ESSAY: OUR HELPING HANDS
PHOTO & ESSAY BY KAILEA FREDERICK
The article, “To Hell with Good Intentions” first made its way into my hands in 2013 on a chilly fall day in Sweden. I was a participant at The International Youth Initiative Program (YIP), an altruistic social entrepreneurship training for youth. That afternoon we were in the portion of our week aptly titled, “Internship Preparation.” As part of the curriculum we were to embark on a 6 - week internship to diverse countries around the world. The goal being for us participants to learn from established organizations that were working with local challenges. I remember part of the original allure of YIP was the idea of this internship. From the palpable excitement in the room, I could see that others felt similarly.
Before I continue on, I want to give a little context to who I was as a 22- year - old. Prior to arriving in Sweden I had begun to work with questions around where I had come from, who I was now and who I wanted to become. My deep thirst to understand myself in context to the world had been present ever since I could remember, but I was finally emotionally mature enough to express this curiosity. Even though Occupy Wall Street had taken place far away from my island home of Maui, it had sparked something profound in me, something which until recently had been intangible. I hadn’t grown up in a politically active household and had yet to be politicized, so the Occupy Movement had raised more questions rather than statements as I struggled to gain a footing in the relevancy of this historical moment. Right at this time when I was asking where to go and what to do with my life YIP had come into view. Here was a place I could learn about the world and myself. A place that would accept my half notions of “making a difference” based solely on the fact that I cared. The internship seemed just the thing that might give me an experience capable of putting this feeling of “caring” into action.
It was more than unsettling for me when the organizers of our program handed out a transcribed speech titled “To Hell with Good Intentions.” The speech was given in 1968 to a group of American college students. The author Ivan Illich, an Austrian philosopher, well known for his critical views on contemporary western culture outlined why he is against “Mission-vacations” and “North American do-gooders.” In 6 pages of strong yet concise language, I was forced to wrestle with ideas of progress and my identity that regardless of my brown skin spoke of privilege concerning the “American Way of Life.” Illich’s viewpoint was that one of the “largest exports” of the U.S. is the “idealist, who turns up in every theater of the world: the teacher, the volunteer, the missionary, the community organizer, the economic developer, and the vacationing do-gooders.” His appeal is not earnest but instead straight forward and at times haunting. He ends his speech by plainly saying, “I am here to entreat you to use your money, your status, and your education to travel in Latin America. Come to look, come to climb our mountains, to enjoy our flowers. Come to study. But do not come to help.” I underlined that last sentence made aware that I was being called on to have a confronting conversation with myself around values, ideas of identity and most importantly intention. I was also scared. I was having a clear and painful awakening around the popular notion that just because I had time and interest did not necessarily mean I had something to offer.
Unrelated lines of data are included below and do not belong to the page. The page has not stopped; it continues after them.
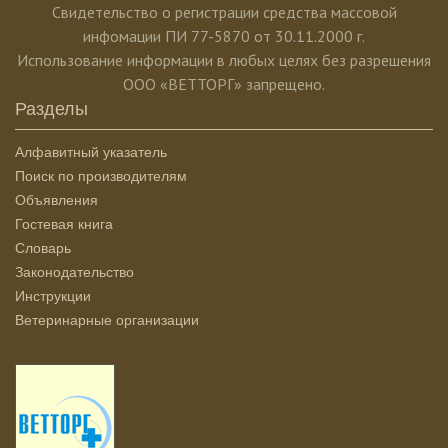
Свидетельство о регистрации средства массовой
инфомации ПИ 77-5870 от 30.11.2000 г.
Использование информации в любых целях без разрешения
ООО «ВЕТТОРГ» запрещено.
Разделы
Алфавитный указатель
Поиск по производителям
Объявления
Гостевая книга
Словарь
Законодательство
Инструкции
Ветеринарные организации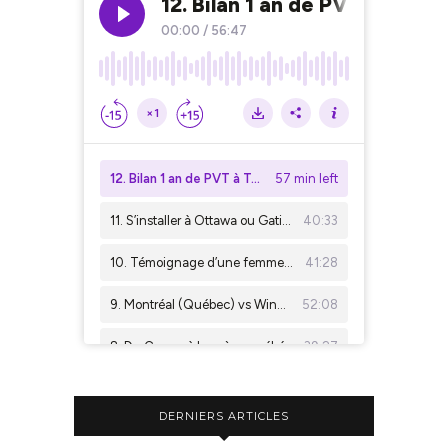
DERNIERS ARTICLES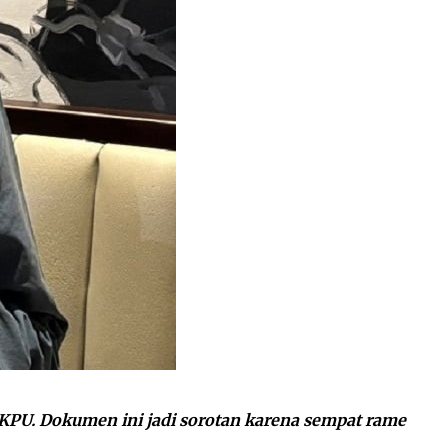
i KPU. Dokumen ini jadi sorotan karena sempat rame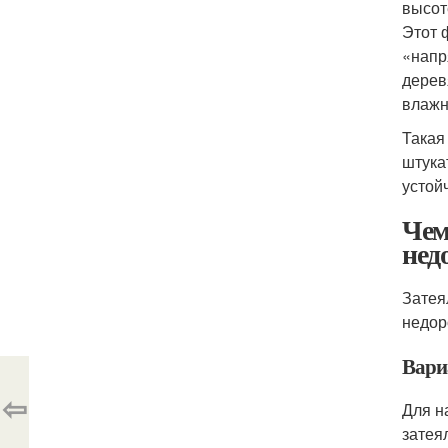
высот
Этот 
«напр
дерев
влажн
Такая
штука
устой
Чем
нед
Затея
недор
Вари
⇦
Для н
затея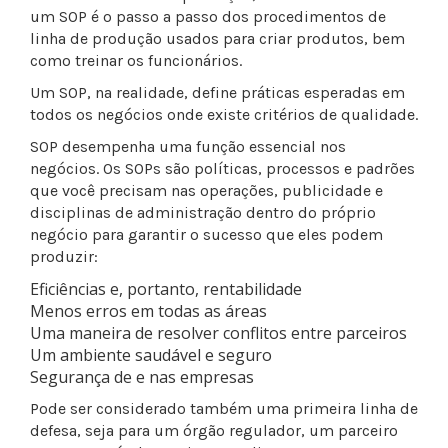
um SOP é o passo a passo dos procedimentos de
linha de produção usados ​​para criar produtos, bem
como treinar os funcionários.
Um SOP, na realidade, define práticas esperadas em
todos os negócios onde existe critérios de qualidade.
SOP desempenha uma função essencial nos
negócios. Os SOPs são políticas, processos e padrões
que você precisam nas operações, publicidade e
disciplinas de administração dentro do próprio
negócio para garantir o sucesso que eles podem
produzir:
Eficiências e, portanto, rentabilidade
Menos erros em todas as áreas
Uma maneira de resolver conflitos entre parceiros
Um ambiente saudável e seguro
Segurança de e nas empresas
Pode ser considerado também uma primeira linha de
defesa, seja para um órgão regulador, um parceiro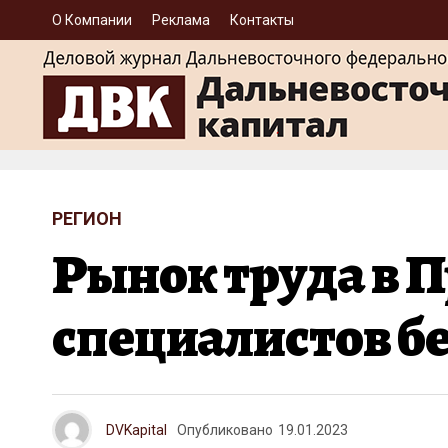
О Компании
Реклама
Контакты
РЕГИОН
Рынок труда в 
специалистов б
DVKapital
Опубликовано
19.01.2023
That was five years ago. Since then there have been opportunities to explore those original questions that this speech asked of me. I have continued to travel, created relationships in new places, worked on projects in different countries and always kept the original copy of this speech tucked away with my important paperwork. I have re-visited it over the years as a personal north star, discussed it with new and old friends and worked at deciphering the many points it touched on. In short, Illich was asking for the halt of travel and experiences made extractive based off of the notion of helping and improving, to stop thinking that we know what it means to live a truly wealthy life. Within the mindset of the well-intentioned savior lives similar constructs of colonization. These are hard truths that are stark contrasts to the idea of what we have been told and shown when we ask what it means to give back, especially when we ask who is really reaping the benefits of our “helping hands.”
I often see remnants of the sentiments of this speech in online posts and long comment threads concerning our fragmented conversations on racial and social justice. A post might start out with “You well-intentioned _____”. These statements cut right to the heart of Illich’s viewpoint, which at times feels paralyzing. In this paralysis I am left with the question, “Is it possible to do no harm in our quest to do good?” In a world where we are being asked to show up every day for our communities, policies, and earth we must also remain diligent in how we show up, asking how the consequences of our actions may ripple out and shift others realities besides our own. Every intention is made personal through the nuance that makes up our lives, but learning to ground our intentions in research, questions and an attitude based on the practice of humility and listening might be our only way forward.
Questions that help to hold me accountable:
Why am I embarking on this project?
What is my role in this work?
How do I build and hold trust?
Who do I need to be listening too?
Do I need to be witnessed in this work?
What would it mean for me to practice quietness?
Who can help me remain accountable throughout this journey?